The WLEI was led by John Bordner, a Wisconsin farmer who earned a PhD in plant physiology in 1908. The first county completed was Bayfield in the far north in 1928. By 1938, all counties with the exception of Milwaukee had been surveyed and most were published by the mod-1940s. Over the years the project was funded by the state and the federal Works Project Administration.
The survey’s level of detail was unparalleled. Field workers crossed each square mile section of land at half-mile intervals, creating hand-drawn maps. These were later combined with air photo information to produce a composite map for each six-mile by six-mile township. The maps depicted agricultural and forest cover, including the types of crops grown, and the species, density, and diameter of trees. Cultural features were also recorded, including abandoned and inhabited buildings, improved and unimproved roads, telephone lines, schools, churches, sawmills, logging camps, mines, and cemeteries, to name a few. Physical features such as lakes, rivers, wetlands, beaches and shoals were also compiled.

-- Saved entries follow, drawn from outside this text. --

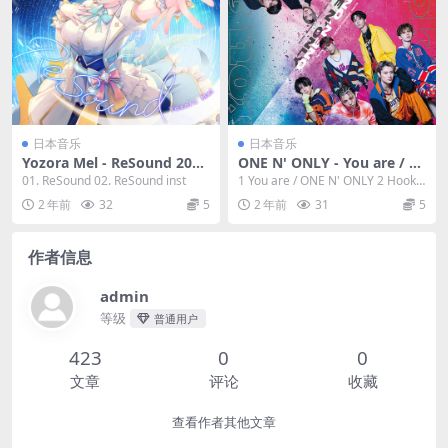
日本音乐
日本音乐
Yozora Mel - ReSound 2023
ONE N' ONLY - You are / H
[24bit/48kHz] [Hi-Res Flac
ook Up 2023 [24Bit/48kHz]
01. ReSound 02. ReSound inst
1 You are / ONE N' ONLY 2 Hook
112MB]
[Hi-Res Flac 403MB]
Up / ONE ...
2 年前
32
5
2 年前
31
5
作者信息
admin
等级
普通用户
423
0
0
文章
评论
收藏
查看作者其他文章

Today these maps provide a detailed inventory of the physical and cultural landscape of the state at a time of significant change.
The original paper maps from the Bordner Survey have been archived at the Wisconsin Historical Society. The maps have also been scanned by the University of Wisconsin Digital Collections Center and are available online. However, paper maps and scanned images cannot easily be used in a digital environment to perform analyses, merge with other map layers and air photos, or produce custom visualizations. To enable these capabilities, the maps must be digitized using GIS (Geographic Information Systems) software.
The Forest Landscape Ecology Lab, in the Department of Forest and Wildlife Ecology at the University of Wisconsin-Madison, has been working for several years on the effort to digitize the Bordner maps. More recently, the State Cartographer’s Office, in the Department of Geography at UW-Madison, has joined the effort. The Bordner maps represent only one piece of the puzzle we ultimately want to put together. Our vision is to develop an online portal that allows users to access and visualize a host of historic GIS databases statewide.